WHAT YOU WILL DO:
Lines in the material below that include "handle" need to be tallied; give the total alone.

EXCERPTED RECORDS:

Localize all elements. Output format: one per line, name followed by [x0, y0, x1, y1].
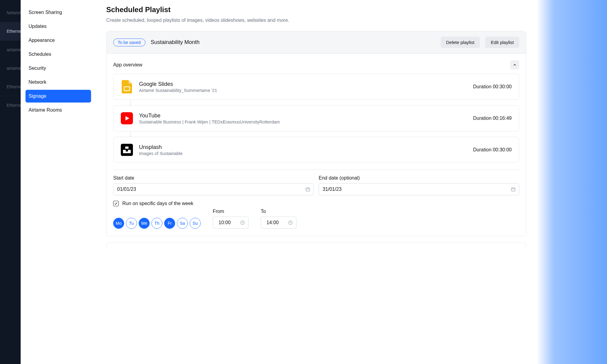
next-panel-peek [106, 242, 526, 248]
run-specific-days-checkbox[interactable] [113, 201, 119, 206]
svg-rect-4 [125, 147, 129, 149]
sidebar-item-updates[interactable]: Updates [25, 20, 91, 33]
playlist-item-desc: Airtame Sustainability_Summertame '21 [139, 88, 467, 93]
playlist-item-title: Google Slides [139, 81, 467, 87]
playlist-name: Sustainability Month [151, 39, 435, 46]
sidebar-item-airtame-rooms[interactable]: Airtame Rooms [25, 104, 91, 116]
day-we[interactable]: We [139, 218, 150, 229]
day-th[interactable]: Th [151, 218, 162, 229]
app-overview-label: App overview [113, 62, 510, 68]
chevron-up-icon [513, 63, 517, 67]
sidebar-item-screen-sharing[interactable]: Screen Sharing [25, 6, 91, 19]
checkmark-icon [114, 202, 118, 205]
day-fr[interactable]: Fr [164, 218, 175, 229]
collapse-toggle[interactable] [510, 60, 519, 69]
playlist-item[interactable]: YouTube Sustainable Business | Frank Wij… [113, 105, 519, 131]
sidebar-item-network[interactable]: Network [25, 76, 91, 89]
start-date-label: Start date [113, 175, 314, 181]
svg-rect-3 [121, 144, 133, 156]
playlist-item[interactable]: Google Slides Airtame Sustainability_Sum… [113, 74, 519, 100]
playlist-header: To be saved Sustainability Month Delete … [107, 31, 526, 54]
run-specific-days-label: Run on specific days of the week [122, 201, 193, 206]
day-mo[interactable]: Mo [113, 218, 124, 229]
drag-handle-icon[interactable]: ⋮ [128, 100, 133, 105]
playlist-item-desc: Sustainable Business | Frank Wijen | TED… [139, 120, 467, 124]
background-gradient [537, 0, 607, 364]
sidebar-item-appearance[interactable]: Appearance [25, 34, 91, 47]
day-selector: Mo Tu We Th Fr Sa Su [113, 210, 201, 229]
rail-item[interactable]: Ethernet [0, 96, 21, 115]
playlist-item-duration: Duration 00:30:00 [473, 84, 512, 89]
end-date-label: End date (optional) [319, 175, 519, 181]
sidebar-item-security[interactable]: Security [25, 62, 91, 75]
playlist-item-duration: Duration 00:30:00 [473, 147, 512, 153]
unsplash-icon [121, 144, 133, 156]
page-subtitle: Create scheduled, looped playlists of im… [106, 18, 526, 23]
end-date-input[interactable] [319, 183, 519, 195]
settings-sidebar: Screen Sharing Updates Appearance Schedu… [21, 0, 96, 364]
youtube-icon [121, 112, 133, 124]
sidebar-item-signage[interactable]: Signage [25, 90, 91, 103]
playlist-item-title: Unsplash [139, 144, 467, 150]
drag-handle-icon[interactable]: ⋮ [128, 131, 133, 137]
playlist-panel: To be saved Sustainability Month Delete … [106, 31, 526, 236]
rail-item[interactable]: Ethernet [0, 22, 21, 41]
day-su[interactable]: Su [190, 218, 201, 229]
delete-playlist-button[interactable]: Delete playlist [441, 37, 480, 48]
sidebar-item-schedules[interactable]: Schedules [25, 48, 91, 61]
from-time-label: From [213, 209, 249, 214]
rail-item[interactable]: airtame [0, 59, 21, 78]
day-tu[interactable]: Tu [126, 218, 137, 229]
rail-item[interactable]: Network [0, 4, 21, 22]
playlist-item-title: YouTube [139, 113, 467, 119]
from-time-input[interactable] [213, 217, 249, 229]
start-date-input[interactable] [113, 183, 314, 195]
day-sa[interactable]: Sa [177, 218, 188, 229]
rail-item[interactable]: Ethernet [0, 78, 21, 96]
status-badge: To be saved [113, 39, 145, 46]
main-content: Scheduled Playlist Create scheduled, loo… [96, 0, 537, 364]
page-title: Scheduled Playlist [106, 5, 526, 14]
device-rail: Network Ethernet airtame airtame Etherne… [0, 0, 21, 364]
playlist-item-duration: Duration 00:16:49 [473, 116, 512, 121]
to-time-label: To [261, 209, 297, 214]
edit-playlist-button[interactable]: Edit playlist [485, 37, 519, 48]
google-slides-icon [121, 81, 133, 93]
rail-item[interactable]: airtame [0, 41, 21, 59]
playlist-item-desc: Images of Sustainable [139, 151, 467, 156]
to-time-input[interactable] [261, 217, 297, 229]
playlist-item[interactable]: Unsplash Images of Sustainable Duration … [113, 137, 519, 163]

EXERCISE SOLUTION:
2